Calculating the maximum load that can be carried & extension

Ive been given a question which i'm stuck on and cannot answer. Ive only been able to calculate the maximum allowable working stress and other then that im stuck on how to answer the following question:

A specimen of the same material that was used in the above test (mild steel), had a cross section of 10.5mm x 12.5mm and a length of 0.9m (900mm). On testing this specimen it was found that the ultimate tensile stress was 420 N/mm^2. Calculate:

i) the maximum load that can be carried using a Factor of Safety of 2.5
ii) the extension under this load

So what i currently have worked out is the maximum allowable working stress which is 420/2.5=168 KN/m^2 (is this right?) and the cross section area which is presume is 10.5mm x12.5mm = 131.25mm^2 (is this right too?)

Thank you in advance

 

Thank you but what do i do after is what im stuck on

 

The young's modulus from my previous question was 192.31 Kn/mm^2
To find out the load i suppose i would need to maximum tensile force right? is this done by dividing the maximum allowable stress by the cross sectional area so 168/131.25=1.28 Kn? im not sure whether this is right

 

I don't know whether I'm allowed to bump this thread but my deadline is on Friday and I really need to get this done am I on track or far off? Continuing from my previous post

 

I think it's either N/mm^2 or Kn/mm^2? - I'm sorry for being so slow by the way guys, I'm pretty new to this field so I hope you guys can bear with me

 

I gave it another try and got the following:

Cross section = 10.5mm x 12.5mm = 131.25mm^2
0.9m length =900mm
Ultimate tensile stress = 420/2.5=168N/mm^2

168N/mm^2=168,000,000 Pa
168,000,000 x 0.00013125m^2 (131.25mm^2) = 22050N = 22.05 Kn
Force = 22.05 Kn
At this moment im assuming i did this correctly i acquired the force, but is the force "the maximum load that can be carried" as the question is asking? or do i do something else from here?

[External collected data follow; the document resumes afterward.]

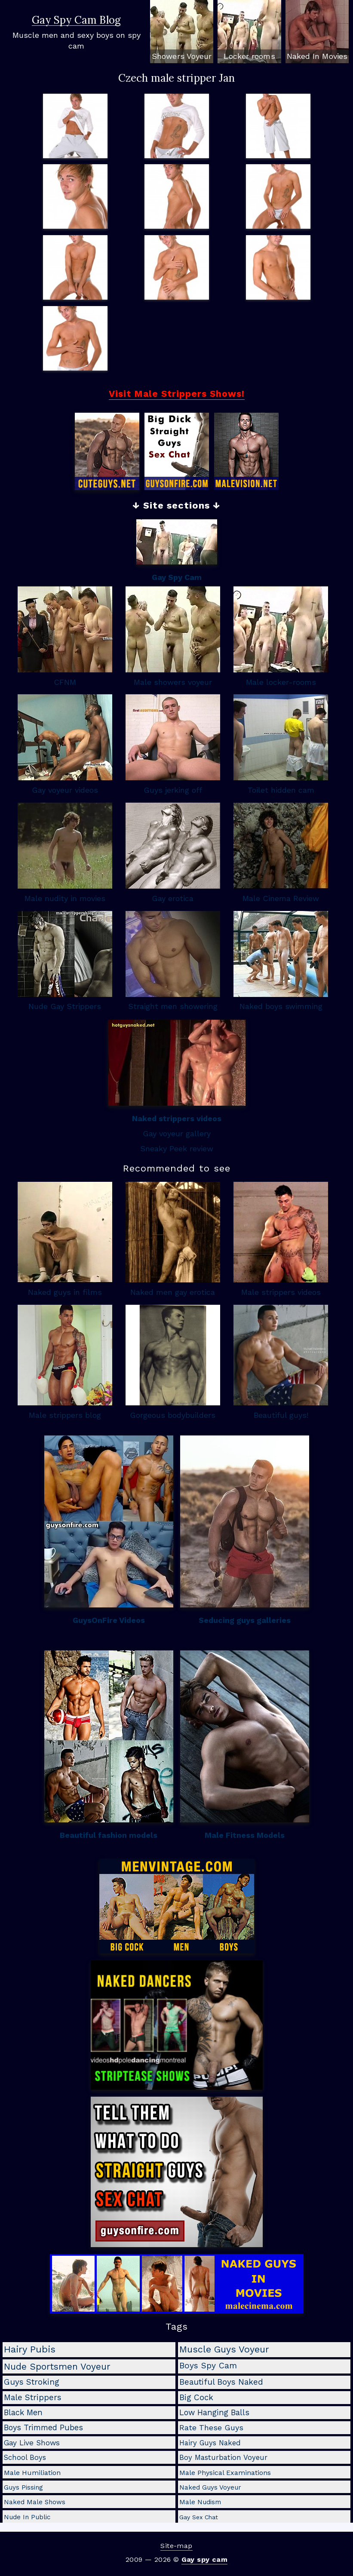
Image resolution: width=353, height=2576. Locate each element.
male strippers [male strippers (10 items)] (32, 2397)
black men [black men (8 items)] (23, 2412)
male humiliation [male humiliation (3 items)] (32, 2473)
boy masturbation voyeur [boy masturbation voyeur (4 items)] (223, 2457)
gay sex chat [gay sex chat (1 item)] (198, 2517)
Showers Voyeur (182, 56)
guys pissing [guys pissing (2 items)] (23, 2487)
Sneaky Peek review (176, 1148)
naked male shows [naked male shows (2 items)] (34, 2502)
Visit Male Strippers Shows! (177, 393)
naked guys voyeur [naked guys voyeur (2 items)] (210, 2487)
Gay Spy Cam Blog (76, 20)
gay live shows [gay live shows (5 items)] (32, 2442)
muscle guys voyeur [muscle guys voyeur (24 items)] (224, 2349)
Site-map (176, 2546)
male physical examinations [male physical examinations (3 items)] (225, 2473)
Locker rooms (249, 56)
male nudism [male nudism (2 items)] (200, 2502)
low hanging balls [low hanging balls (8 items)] (214, 2412)
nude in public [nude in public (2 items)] (27, 2517)
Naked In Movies (317, 56)
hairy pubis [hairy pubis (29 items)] (29, 2349)
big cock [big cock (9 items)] (196, 2397)
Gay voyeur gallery (177, 1133)
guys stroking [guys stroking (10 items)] (31, 2382)
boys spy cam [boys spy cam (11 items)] (208, 2366)
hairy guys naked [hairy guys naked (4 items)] (210, 2442)
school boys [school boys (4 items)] (25, 2457)
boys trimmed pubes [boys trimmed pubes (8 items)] (43, 2427)
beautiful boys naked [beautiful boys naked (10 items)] (221, 2382)
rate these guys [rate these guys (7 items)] (211, 2427)
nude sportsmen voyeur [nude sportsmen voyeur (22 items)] (57, 2366)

radius= 22.05/pie x 168= 0.4177817256
0.4177817256 square rooted = 0.2044m

Diameter = 2x0.2044=0.4088m=408.8mm
408.8m/2=204.4
pie x (204.4^2) = 131253.7304

extension = E = FxL / A x change in Length
so Change in length = 22.05 x 900/ 131253,7304 x 192.31 (this is the youngs modulus i got from my previous question)
= 0.000786mm extension

Now i feel as ive gone wrong somewhere here but im not sure

 

Thank you for that, so is 22.05 kN (the force) the maximum load that can be applied? Im not too familiar with this subject
The young's modulus calculation was stress/strain so 0.2/1.04 x10 to the power of -3 = 192.307692 = 192.31 kN/mm^2 (this was the previous question which ive managed to complete)

And how did you determine that the specimen was of rectangular shape from the cross section? My lecturer told me that to find the diameter of a mild steel bar is to find the radius and then times the radius by 2 to get the diameter?

 

What is the formula to find the diameter of a rectangular specimen?

 

Disregard my previous question, what about this for the extension:

22.05 x 900/131,25 x 192.31 (young's modulus from before) = 0.786mm extension?

 

Thank you very much for your and everybody that posed on this thread's help!
Would you say that i've finished this question with the answers ive provided?

 

Have I completed this question or do I still need to work out the maximum load?